((

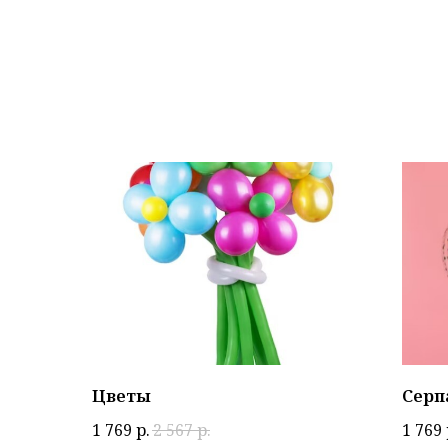
Цветы
Серп
1 769
р.
2 567
р.
1 769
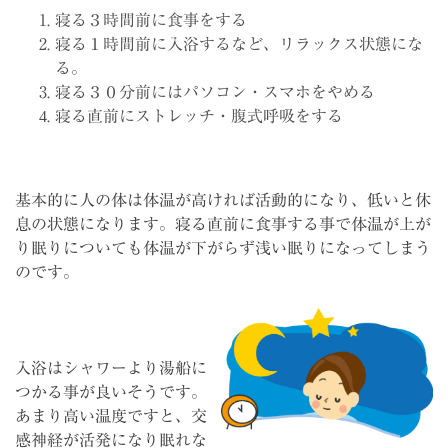
寝る３時間前に食事をする
寝る１時間前に入浴するなど、リラックス状態にな
る。
寝る３０分前にはパソコン・スマホをやめる
寝る直前にストレッチ・腹式呼吸をする
基本的に人の体は体温が高ければ活動的になり、低いと休
息の状態になります。寝る直前に食事する事で体温が上が
り眠りについても体温が下がらず浅い眠りになってしまう
のです。
入浴はシャワーより湯船に
つかる事が良いそうです。
あまり高い温度ですと、交
感神経が活発になり眠れな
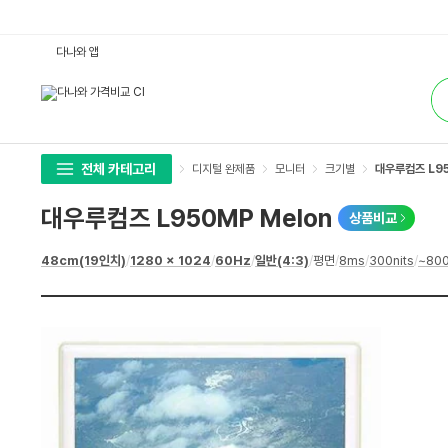
대
다나와 앱
우
루
통
컴
합
즈
검
L
색
9
5
0
M
전체 카테고리
디지털 완제품
모니터
크기별
대우루컴즈 L95
P
M
e
대우루컴즈 L950MP Melon
상품비교
l
o
n
상
48cm(19인치)
/
1280 x 1024
/
60Hz
/
일반(4:3)
/
평면
/
8ms
/
300nits
/
~800
:
세
다
스
나
펙
와
가
격
비
교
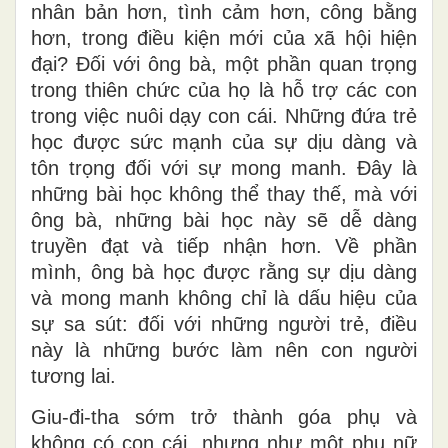
nhân bản hơn, tình cảm hơn, công bằng
hơn, trong điều kiện mới của xã hội hiện
đại? Đối với ông bà, một phần quan trọng
trong thiên chức của họ là hỗ trợ các con
trong việc nuôi dạy con cái. Những đứa trẻ
học được sức mạnh của sự dịu dàng và
tôn trọng đối với sự mong manh. Đây là
những bài học không thể thay thế, mà với
ông bà, những bài học này sẽ dễ dàng
truyền đạt và tiếp nhận hơn. Về phần
mình, ông bà học được rằng sự dịu dàng
và mong manh không chỉ là dấu hiệu của
sự sa sút: đối với những người trẻ, điều
này là những bước làm nên con người
tương lai.
Giu-đi-tha sớm trở thành góa phụ và
không có con cái, nhưng như một phụ nữ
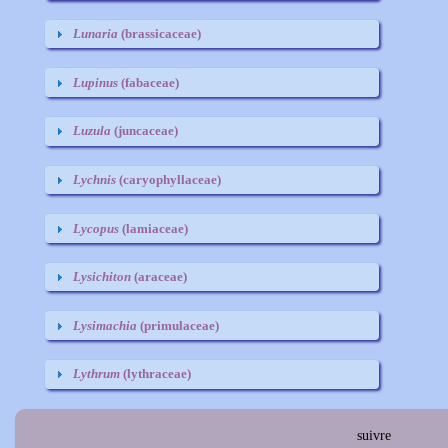
Lunaria
(brassicaceae)
Lupinus
(fabaceae)
Luzula
(juncaceae)
Lychnis
(caryophyllaceae)
Lycopus
(lamiaceae)
Lysichiton
(araceae)
Lysimachia
(primulaceae)
Lythrum
(lythraceae)
suivre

))

(Task details)
If a line of the data above contains "điều", copy it out.

(Answer box)
hơn, trong điều kiện mới của xã hội hiện
sự sa sút: đối với những người trẻ, điều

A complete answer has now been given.